(Material for this task Opens)

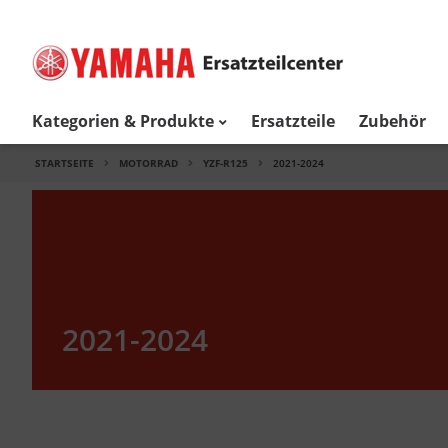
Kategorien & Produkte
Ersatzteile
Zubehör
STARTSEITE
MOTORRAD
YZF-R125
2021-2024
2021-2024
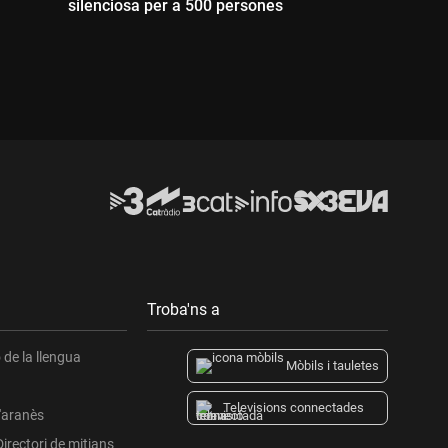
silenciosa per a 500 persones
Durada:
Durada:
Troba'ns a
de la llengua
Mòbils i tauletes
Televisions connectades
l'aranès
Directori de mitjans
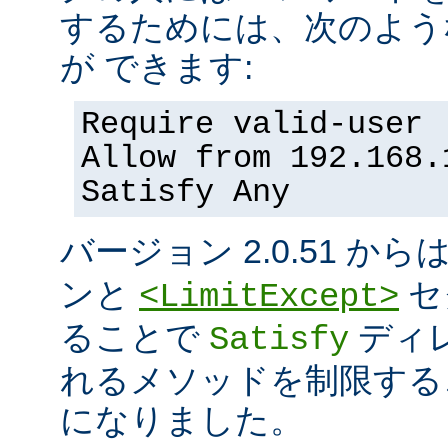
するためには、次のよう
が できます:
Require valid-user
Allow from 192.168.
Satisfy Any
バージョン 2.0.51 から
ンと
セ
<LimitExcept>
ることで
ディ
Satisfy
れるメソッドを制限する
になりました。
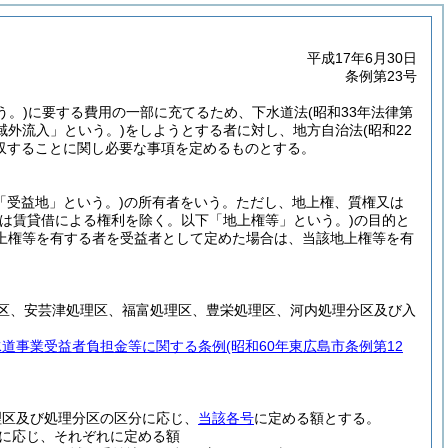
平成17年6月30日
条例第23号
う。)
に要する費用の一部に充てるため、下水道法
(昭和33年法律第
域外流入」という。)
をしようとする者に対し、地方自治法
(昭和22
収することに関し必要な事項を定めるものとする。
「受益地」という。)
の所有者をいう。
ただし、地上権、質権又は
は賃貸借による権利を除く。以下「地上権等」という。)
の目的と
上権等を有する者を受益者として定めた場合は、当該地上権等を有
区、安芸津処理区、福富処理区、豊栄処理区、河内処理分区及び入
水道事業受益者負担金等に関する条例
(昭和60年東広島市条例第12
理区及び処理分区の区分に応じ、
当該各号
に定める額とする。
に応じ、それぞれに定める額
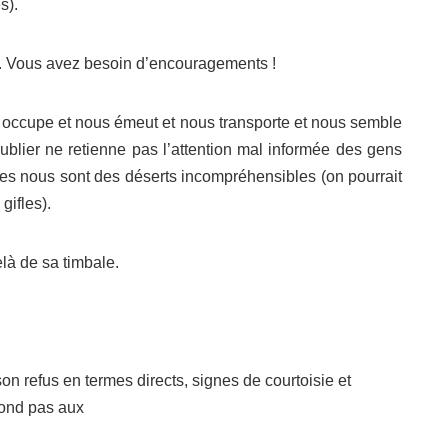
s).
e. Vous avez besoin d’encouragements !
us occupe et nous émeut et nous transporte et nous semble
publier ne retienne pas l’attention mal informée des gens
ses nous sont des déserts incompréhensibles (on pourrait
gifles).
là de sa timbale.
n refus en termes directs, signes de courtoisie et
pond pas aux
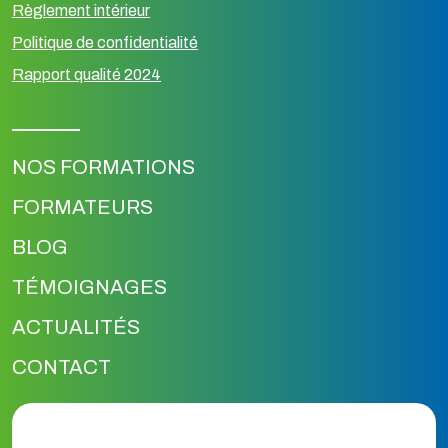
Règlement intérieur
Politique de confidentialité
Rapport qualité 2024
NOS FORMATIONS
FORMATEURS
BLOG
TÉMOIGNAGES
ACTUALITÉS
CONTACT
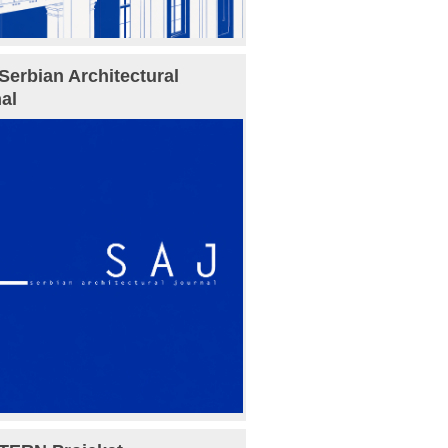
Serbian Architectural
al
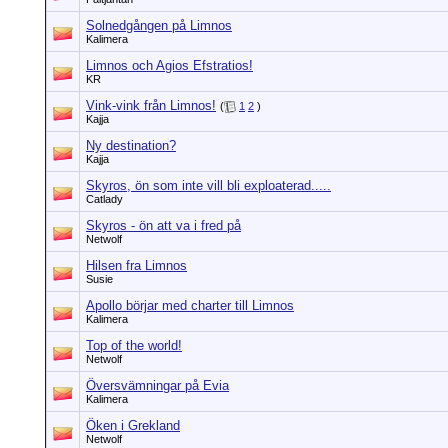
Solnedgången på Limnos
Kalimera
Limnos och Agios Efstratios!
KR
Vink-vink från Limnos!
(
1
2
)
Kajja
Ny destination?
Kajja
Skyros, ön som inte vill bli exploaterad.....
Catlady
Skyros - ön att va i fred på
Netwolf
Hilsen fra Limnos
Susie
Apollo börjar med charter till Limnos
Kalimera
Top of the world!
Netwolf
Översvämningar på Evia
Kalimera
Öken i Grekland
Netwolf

(Material for this task Closes)
(Material for this task Opens)

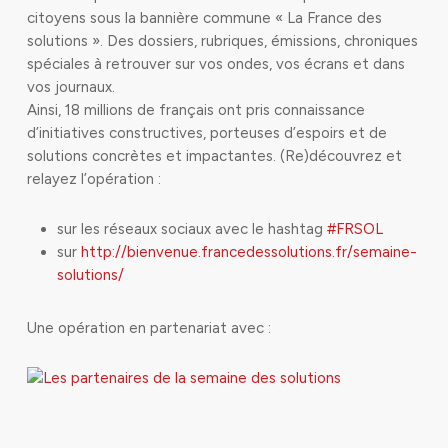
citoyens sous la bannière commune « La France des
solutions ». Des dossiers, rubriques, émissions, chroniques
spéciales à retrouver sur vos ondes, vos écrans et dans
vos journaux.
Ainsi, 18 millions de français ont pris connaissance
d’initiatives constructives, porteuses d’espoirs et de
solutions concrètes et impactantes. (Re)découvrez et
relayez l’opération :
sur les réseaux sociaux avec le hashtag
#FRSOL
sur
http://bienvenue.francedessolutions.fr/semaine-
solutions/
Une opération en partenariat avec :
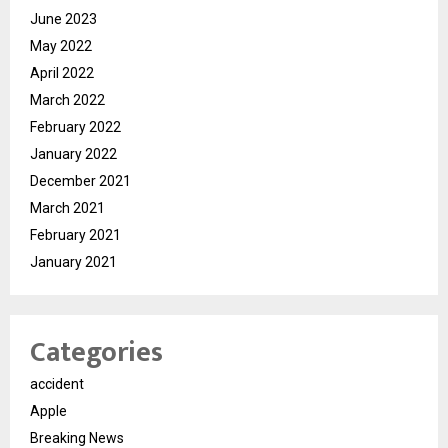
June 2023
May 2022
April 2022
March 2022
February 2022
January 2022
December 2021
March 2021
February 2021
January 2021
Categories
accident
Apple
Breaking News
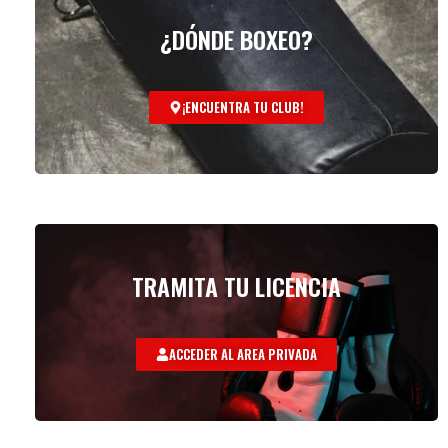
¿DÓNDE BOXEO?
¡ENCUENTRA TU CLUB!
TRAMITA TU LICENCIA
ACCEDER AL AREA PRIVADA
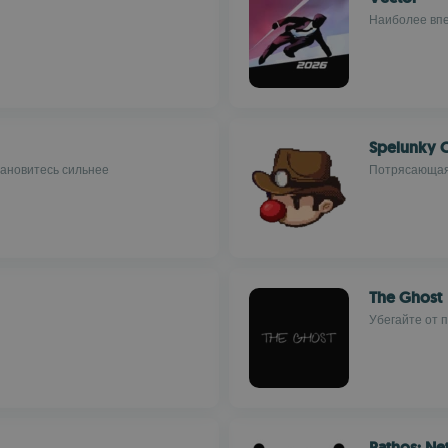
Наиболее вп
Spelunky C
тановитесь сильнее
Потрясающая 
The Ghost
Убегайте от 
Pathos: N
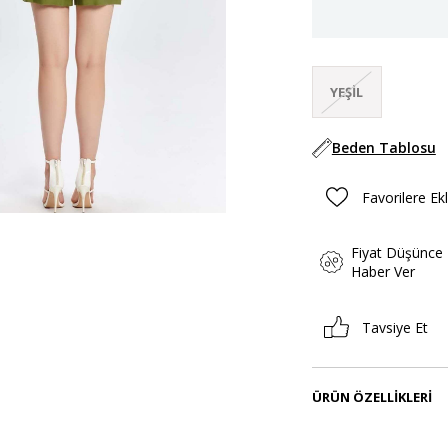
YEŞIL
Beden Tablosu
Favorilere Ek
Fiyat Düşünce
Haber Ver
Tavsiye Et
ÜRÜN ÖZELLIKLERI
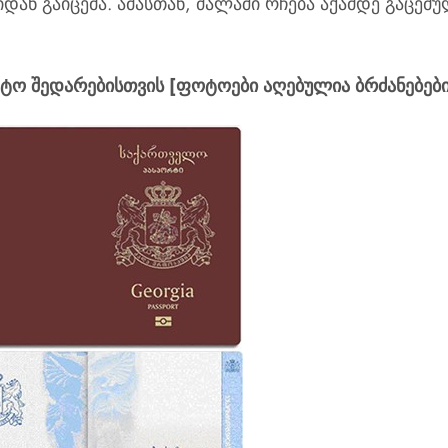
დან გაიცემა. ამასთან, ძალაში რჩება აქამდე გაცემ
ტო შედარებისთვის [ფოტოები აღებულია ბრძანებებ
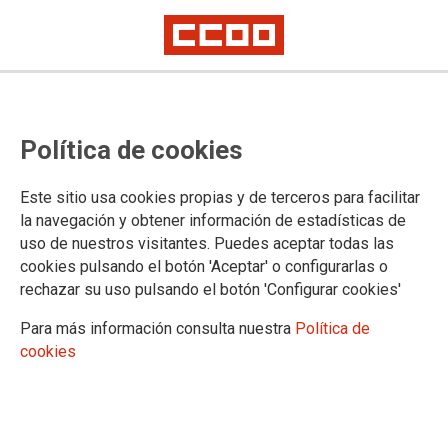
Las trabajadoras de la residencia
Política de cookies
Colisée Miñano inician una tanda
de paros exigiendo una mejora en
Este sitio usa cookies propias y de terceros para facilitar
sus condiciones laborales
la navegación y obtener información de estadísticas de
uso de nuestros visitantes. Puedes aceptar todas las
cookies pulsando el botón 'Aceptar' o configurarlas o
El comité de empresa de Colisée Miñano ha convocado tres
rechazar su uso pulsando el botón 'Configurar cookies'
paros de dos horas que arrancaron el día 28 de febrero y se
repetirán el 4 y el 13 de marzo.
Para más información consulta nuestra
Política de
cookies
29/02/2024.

(Material for this task Closes)

What you should do
Reproduce verbatim the lines above, from the line with "Política de cookies" through the line with "rechazar su uso".

Solved problem
Política de cookies
Colisée Miñano inician una tanda
de paros exigiendo una mejora en
Este sitio usa cookies propias y de terceros para facilitar
sus condiciones laborales
la navegación y obtener información de estadísticas de
uso de nuestros visitantes. Puedes aceptar todas las
cookies pulsando el botón 'Aceptar' o configurarlas o
El comité de empresa de Colisée Miñano ha convocado tres
rechazar su uso pulsando el botón 'Configurar cookies'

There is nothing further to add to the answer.